Per poi farlo cadere dalla barella una volta arrivati in cella, dove è stato lasciato dolorante, con gli occhi lividi, il volto tumefatto e un dente rotto. C’è un video che mostra l’agente che schiaffeggia il detenuto ma, secondo la difesa degli imputati, le telecamere non hanno ripreso, per un cono d’ombra, il momento precedente in cui il detenuto avrebbe sferrato un calcio al volto di un agente.
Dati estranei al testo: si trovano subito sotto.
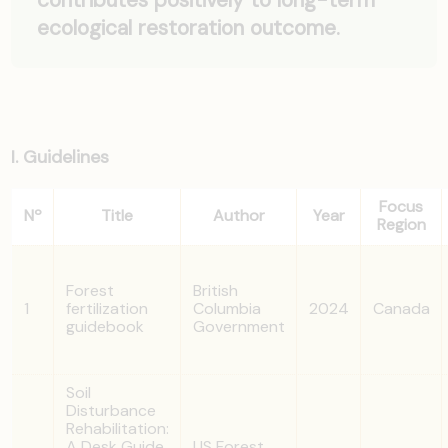
ecological restoration outcome.
I. Guidelines
Focus
Nº
Title
Author
Year
Region
Forest
British
1
fertilization
Columbia
2024
Canada
guidebook
Government
Soil
Disturbance
Rehabilitation:
A Desk Guide
US Forest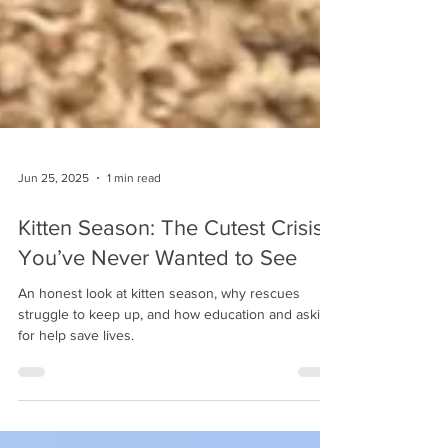
Jun 25, 2025
1 min read
Kitten Season: The Cutest Crisis
You’ve Never Wanted to See
An honest look at kitten season, why rescues
struggle to keep up, and how education and asking
for help save lives.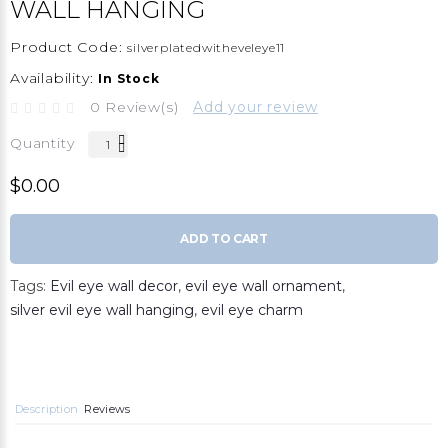
WALL HANGING
Product Code:
silverplatedwitheveleye11
Availability:
In Stock
0 Review(s)
Add your review
Quantity
$0.00
ADD TO CART
Tags:
Evil eye wall decor
,
evil eye wall ornament
,
silver evil eye wall hanging
,
evil eye charm
Description
Reviews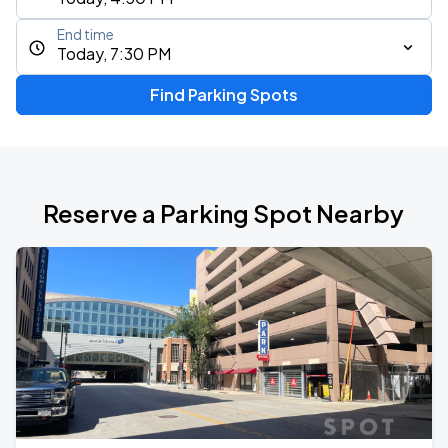
End time
Today, 7:30 PM
Find Parking Spots
Reserve a Parking Spot Nearby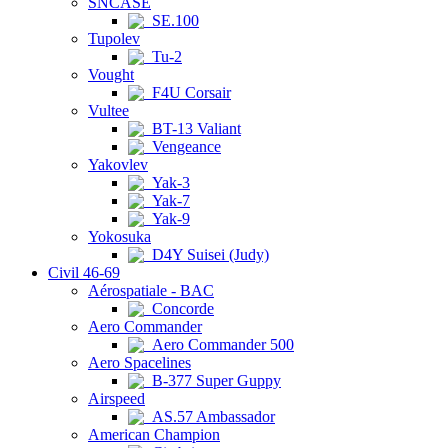
SNCASE
SE.100
Tupolev
Tu-2
Vought
F4U Corsair
Vultee
BT-13 Valiant
Vengeance
Yakovlev
Yak-3
Yak-7
Yak-9
Yokosuka
D4Y Suisei (Judy)
Civil 46-69
Aérospatiale - BAC
Concorde
Aero Commander
Aero Commander 500
Aero Spacelines
B-377 Super Guppy
Airspeed
AS.57 Ambassador
American Champion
A dire degli imputati le lesioni non sono state causate da una violenta aggressione da parte degli agenti, che sostengono di avere soltanto ‘contenuto’ il detenuto dopo che ha opposto resistenza, ma dalla caduta dopo il trasferimento in cella e da un’azione di successivo autolesionismo.
Martedì l’allora direttrice di via Sanquirico ha raccontato la sua versione della vicenda. “Ero in servizio quel giorno e mi trovavo in un altro reparto, quando ho sentito gridare. Quando sono intervenuta c’era la comandante del reparto che mi ha detto che stava gestendo lei la situazione e di non avvicinarmi perché il detenuto era nudo. Si trattava di un caso impegnativo e complesso da gestire perchè Umberto Manfredi aveva chiesto più volte di andare via da Monza e stava facendo lo sciopero della fame e della sete. Dalla ricostruzione del fatto contenuta negli atti risulta che il detenuto doveva essere trasferito nella sezione a monitoraggio sanitario per un calo di peso importante e durante il trasporto il personale era intervenuto per bloccarlo perché aveva avuto un comportamento aggressivo e un agente aveva riportato delle lesioni”.
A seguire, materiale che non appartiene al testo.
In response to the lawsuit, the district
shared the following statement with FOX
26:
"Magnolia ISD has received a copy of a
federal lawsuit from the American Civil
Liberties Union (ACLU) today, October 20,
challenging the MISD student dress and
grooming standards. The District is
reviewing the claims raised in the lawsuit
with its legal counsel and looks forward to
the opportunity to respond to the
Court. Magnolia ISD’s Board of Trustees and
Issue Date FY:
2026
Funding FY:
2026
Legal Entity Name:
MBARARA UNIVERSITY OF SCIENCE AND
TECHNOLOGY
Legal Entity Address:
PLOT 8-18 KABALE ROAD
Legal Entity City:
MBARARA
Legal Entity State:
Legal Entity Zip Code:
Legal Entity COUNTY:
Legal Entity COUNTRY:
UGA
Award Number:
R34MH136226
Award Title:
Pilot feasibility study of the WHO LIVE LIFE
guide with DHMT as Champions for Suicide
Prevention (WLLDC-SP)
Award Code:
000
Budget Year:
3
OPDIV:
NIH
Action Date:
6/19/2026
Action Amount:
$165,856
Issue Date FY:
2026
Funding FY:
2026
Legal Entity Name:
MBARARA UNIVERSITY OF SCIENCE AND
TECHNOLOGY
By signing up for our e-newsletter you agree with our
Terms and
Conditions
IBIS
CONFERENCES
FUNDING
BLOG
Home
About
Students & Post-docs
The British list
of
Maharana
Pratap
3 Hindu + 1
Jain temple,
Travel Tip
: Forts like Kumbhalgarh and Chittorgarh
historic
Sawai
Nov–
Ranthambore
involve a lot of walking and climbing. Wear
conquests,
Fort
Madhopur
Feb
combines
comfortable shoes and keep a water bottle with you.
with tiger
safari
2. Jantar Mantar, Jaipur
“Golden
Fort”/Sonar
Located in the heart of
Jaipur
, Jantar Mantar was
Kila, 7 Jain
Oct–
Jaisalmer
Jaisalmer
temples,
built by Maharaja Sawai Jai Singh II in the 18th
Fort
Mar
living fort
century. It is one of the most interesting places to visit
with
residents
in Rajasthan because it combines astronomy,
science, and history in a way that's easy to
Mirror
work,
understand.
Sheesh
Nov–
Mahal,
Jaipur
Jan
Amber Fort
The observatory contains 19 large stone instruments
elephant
La direttrice aveva avviato un procedimento disciplinare a carico del detenuto, denunciato anche per resistenza a pubblico ufficiale. Poi arrivò una segnalazione del Garante nazionale per i diritti dei detenuti che chiedeva chiarimenti sul fatto dopo che un fratello di Manfredi si era rivolto all’associazione Antigone. “Allora ho visto il video della telecamera interna, confermo le zone d’ombra che ci sono in ogni istituto e ho visto altro rispetto a quello che mi era stato riportato sui colpi al detenuto che avevo collegato alla contingenza del momento e alla dinamica della difesa da parte degli agenti - ha continuato Maria Pitaniello - L’attività di bloccaggio presuppone che la persona venga bloccata fisicamente per non provocare lesioni a sé e al personale, mentre ho visto il detenuto bloccato e colpito diverse volte. Allora ho fatto sospendere il procedimento disciplinare nei confronti di Manfredi e inviato gli atti alla Procura di Monza. Ho parlato con il personale nel corso di riunioni dal clima pesante, dove hanno riportato le difficoltà nella gestione del detenuto. Manfredi mi aveva detto di essere caduto a terra a causa di una crisi epilettica”.